Singer’s Support

 

The question is asked, what is support, and the above was given as a link.  http://themodernvocalist.punbb-hosting.com/viewtopic.php?id=3630 .   And Felipe gave an answer as http://themodernvocalist.punbb-hosting.com/viewtopic.php?pid=33758#p33758

 

I’ve had the same question for years.   “Support” usually suggests structural or relationship support, and in singing, it changed into “air flow mechanism.”    This is confusing.   The proper terminology, as best as I can determine, should be “air flow mechanism” or “air flow mechanism as predominantly supported by the expulsion of air through the diaphragm.”   In either case, I suggest the terminology is confusing, as support, in these cases, should comply more with standard dictionary meaning.

I suggest the following:

There’s “structural support”– this is truly “support”, as by the dictionary.   This is how feet support the leg supports the pelvis supports the spine supports the ribs supports the throat supports the head.

There’s that confusing “singer’s support ” which is quite nebulous, because instead of describing a thing (e.g diaphragm), it describes a complex process.

There’s that second “singer’s support”, which describes an implied proper process.

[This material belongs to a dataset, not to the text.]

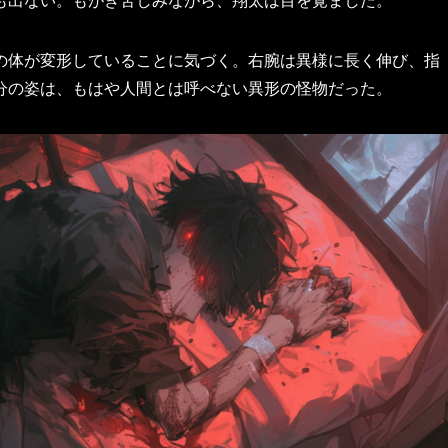
の体が変形していることに気づく。右腕は異様に長く伸び、指
分の姿は、もはや人間とは呼べない異形の怪物だった。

“Singer’s support”, I believe, is more detailed than the simple “singing air flow mechanism caused by the diaphragm” usually discussed.  One has to ask “WHAT is causing the mechanism to flow?”, and if the answer is “the Correct cause is the diaphragm”, the following question is, “WHAT Supports the diaphragm?”.

In another word, there’s a structural support for the diaphragm and the vocal tract, and it supports the “Singer’s support”.  And this “structural support” complies moreso with the dictionary meaning, than a esoteric meaning of “support”.

Is this all simply semantics?   I believe not.   Those in singing typically indicate that the singer should control the diaphragm to power the voice.  VocalPosture believes the control mechanisms for the diaphragm and the remaining vocal tract is NOT entirely volitional control, and from a teaching perspective, the singer is likely unaware of the entire degree of freedom that the entire vocal tract has, such that even the diaphragm’s freedom and entire power are not volitional.

Before the diaphragm (and other singer’s support means) can power volitionally, it (these) has to be SUPPORTED properly– by the skeletal system, the guts and its muscles, the pelvis and lower back in particular, and myofascia.   When looked at this way, the term “support” makes sense and can vastly improve singing.